I suggest that you draw a diagram showing a wave at some starting time (zero is a good number), with the jetski at a wavecrest. The jetski will hit the following wavecrest at a time consistent with the given bump frequency. So, draw another wave below the first but shifted over to reflect that the wave has moved during that time interval. See if you can't work out the wave speed from there.
 
It is easy to solve this problem by using the relative velocity of the skier with respect to the waves. If the velocity of the waves is V, the relative velocity of the skier is 8.3-V (m/s), as they move in the same direction. You can imagine a standing wave pattern with crests 5.30 m apart. The skier travels this distance with its relative velocity in 1/f time (f is the frequency of the bumps). Just use the relation "distance = speed times time".

ehild
 
ehild said:
It is easy to solve this problem by using the relative velocity of the skier with respect to the waves. If the velocity of the waves is V, the relative velocity of the skier is 8.3-V (m/s), as they move in the same direction. You can imagine a standing wave pattern with crests 5.30 m apart. The skier travels this distance with its relative velocity in 1/f time (f is the frequency of the bumps). Just use the relation "distance = speed times time".

ehild

Why would it be 8.3 - V if they go in the same direction? wouldn't they add up?

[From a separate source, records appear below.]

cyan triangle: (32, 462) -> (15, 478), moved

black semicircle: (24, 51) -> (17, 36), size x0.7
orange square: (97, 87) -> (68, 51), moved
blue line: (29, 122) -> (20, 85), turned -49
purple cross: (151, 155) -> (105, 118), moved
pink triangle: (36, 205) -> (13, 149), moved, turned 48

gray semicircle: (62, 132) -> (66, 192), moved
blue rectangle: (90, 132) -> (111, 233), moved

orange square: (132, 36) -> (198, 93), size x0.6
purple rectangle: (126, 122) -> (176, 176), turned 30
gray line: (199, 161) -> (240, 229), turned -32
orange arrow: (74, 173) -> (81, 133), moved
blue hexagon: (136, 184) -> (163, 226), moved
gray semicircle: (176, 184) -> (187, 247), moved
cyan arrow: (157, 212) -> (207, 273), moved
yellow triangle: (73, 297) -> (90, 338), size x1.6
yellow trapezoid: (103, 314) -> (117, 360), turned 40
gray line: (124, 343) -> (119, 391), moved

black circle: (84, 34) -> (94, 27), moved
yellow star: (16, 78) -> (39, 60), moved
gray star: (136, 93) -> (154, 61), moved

Also how does the skier have two relative velocities? (8.3 - v) and (1 / ƒ)
I'm still not getting it.
 
Imagine you sit on a train and another train travels beside you with the same velocity Does it seem moving at all?

The skier moves with velocity v(rel)=8.3-v during a time interval T=1/f. The distance traveled is 5.3 m.

ehild
 
Okay, yeah that makes sense now, i don't know how that didn't click before, thanks for your help man.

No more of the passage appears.